[RECORDS FOR THIS EXERCISE — start]
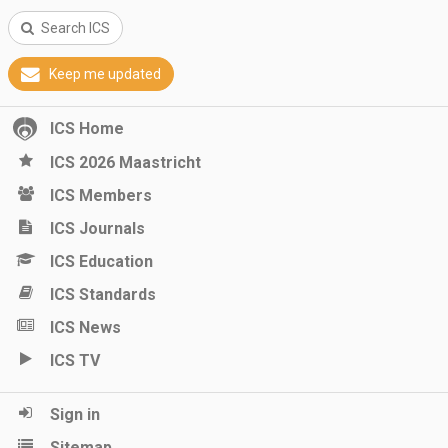
Search ICS
Keep me updated
ICS Home
ICS 2026 Maastricht
ICS Members
ICS Journals
ICS Education
ICS Standards
ICS News
ICS TV
Sign in
Sitemap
[RECORDS FOR THIS EXERCISE — finish]
= TASK DETAILS =
Keep every word of the records exact as you write them out, but drop the pictures.

= RESPONSE BOX =
Search ICS
Keep me updated
ICS Home
ICS 2026 Maastricht
ICS Members
ICS Journals
ICS Education
ICS Standards
ICS News
ICS TV
Sign in
Sitemap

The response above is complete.